Workforce development has evolved from quick verbal conversations wedged between production downtimes into mature programs over the last several decades. These programs incorporate custom, industry-specific content, adult learning sciences and interactive technology to engage the learners. Comprehension is measured and documented in ways that meet the criteria of customers, auditors and regulators alike.
Today’s robust training programs include the identification of training objectives, development of content, delivery of content and trending of data for continuous improvement.
New hires and temporary employees are trained prior to their first day on the manufacturing floor to help ingrain expectations and requirements keeping employees safe on the job while they produce products that continually conform to specification. Refresher training is prevalent and conducted at regular intervals and/or in response to a nonconformity or workplace incident. All of these improvements in onboarding and continuous education of front line employees should result in productive, efficient and engaged workforces.
However, a 2013 Gallup poll reports that 70 percent of the U.S. workforce is not engaged or actively disengaged directly resulting in more workplace accidents, more quality defects and decreased productivity.

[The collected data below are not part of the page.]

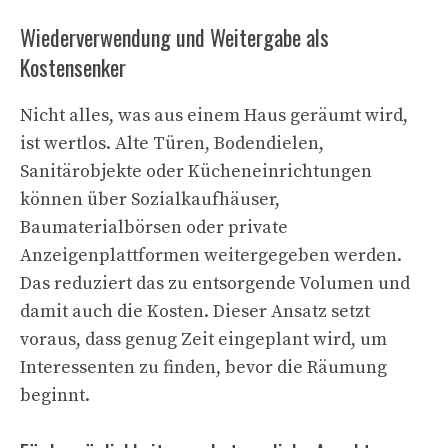
Wiederverwendung und Weitergabe als
Kostensenker
Nicht alles, was aus einem Haus geräumt wird,
ist wertlos. Alte Türen, Bodendielen,
Sanitärobjekte oder Kücheneinrichtungen
können über Sozialkaufhäuser,
Baumaterialbörsen oder private
Anzeigenplattformen weitergegeben werden.
Das reduziert das zu entsorgende Volumen und
damit auch die Kosten. Dieser Ansatz setzt
voraus, dass genug Zeit eingeplant wird, um
Interessenten zu finden, bevor die Räumung
beginnt.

And although workforce development has made some great strides, there’s more to employee engagement than just training programs. Training employees on the how and the why is critical in driving knowledge comprehension, safe behaviors and employee engagement.
However, training and education in and of itself is not the only driver of organizational culture. People are creatures of habit and effective employee training and education must include additional elements to encourage the application of that knowledge through the formation of new workplace habits and behaviors.
Remember the last time you reorganized your desk? How many times did you go to the wrong drawer after you moved the paper clips? You knew where you moved them but it took a while to break the old habit and form a new one. Understanding that aspect of human nature demonstrates that current training practices (knowledge exchange) are not enough. The learner must also being encouraged and then required to put into practice (change behavior) what has been taught.
Building an effective training and education platform
The first is an awareness campaign immediately following or in conjunction with training content delivery to keep the topics top of mind.
The use of posters, short videos, messaging for meetings, continuous feed videos in the employee break room to reiterate and highlight the training message, are just a few examples of how to use visual prompts and reminders. This sets and reinforces the expectation that front line employees need to convert what has been learned into actual practice.
Supervisors and managers provide an additional and important part of this campaign through verbal communication and messaging when conducting huddle meetings, shift hand-off meetings and in daily interactions with front line workers. They provide the conduit that again reinforces the expectation by talking-the-talk and walking-the-walk. Management that does not practice what they teach will certainly negate all of the hard work that has been put into any thorough training and education program.
The second step (molding employee behavior) consists of observation and reinforcement. The adage, “it’s hard to teach an old dog new tricks,” is true in many ways. Old habits become ingrained, especially if “we’ve always done it this way”. Managers, supervisors and department heads can help to break those old habits by observing employees at work and providing constructive feedback.
The operative word here is constructive. It’s important that feedback be delivered so it feels like a gift not a punishment. Recognizing those that are applying what they have been taught is as important as providing correction for those that have regressed into old habits. Effective feedback recognizes the current behavior (good or bad) and explains the consequence of that behavior. Remember that “stop” or, “don’t do that,” do not effectively provide feedback. Also, “please” and “thank you,” while showing good manners, are also not effective.
Praise or correction must call out the behavior and explain the positive or negative consequence. Remembering that people just want to feel good about what they do every day will help to keep those corrective conversations constructive. The graph shown below is from a 2013 study detailing how important observation and corrective feedback is to the learning and adoption of new practices.
Training is a key driver in employee engagement and by adding awareness and corrective observations to existing training and education programs employee behaviors can be modified driving consistency, safety, productivity and standardization across an organization.
It’s time for training professionals to take it to the next level by not just creating and delivering content. But, rather keeping content top of mind through awareness. Coaching employees using observations and constructive feedback is key, as well as, recognizing and praising good behaviors.
Helping your employees feel good about the work they perform each day through knowledge and application will payback handsomely in engaging a workforce, increasing productivity, decreasing quality issues, reducing turnover and creating a safe working environment for all.